§ **Transcribed page contents**:

□ □ □ □ □ □ □

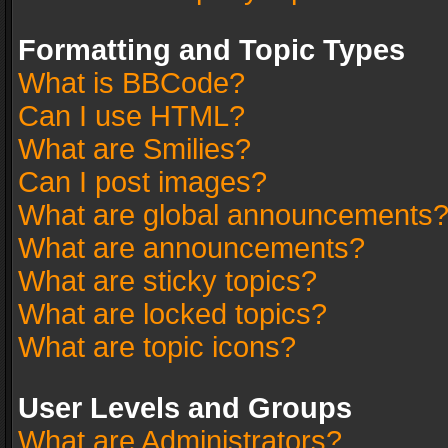
Formatting and Topic Types
What is BBCode?
Can I use HTML?
What are Smilies?
Can I post images?
What are global announcements
What are announcements?
What are sticky topics?
What are locked topics?
What are topic icons?
User Levels and Groups
What are Administrators?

□ □ □ □ □ □ □

§ **Assignment**: From the line holding "What are Smilies?" through the final line of the data above, copy every line exactly as written. Include nothing else.

§ **Solution to this exercise**:
What are Smilies?
Can I post images?
What are global announcements
What are announcements?
What are sticky topics?
What are locked topics?
What are topic icons?
User Levels and Groups
What are Administrators?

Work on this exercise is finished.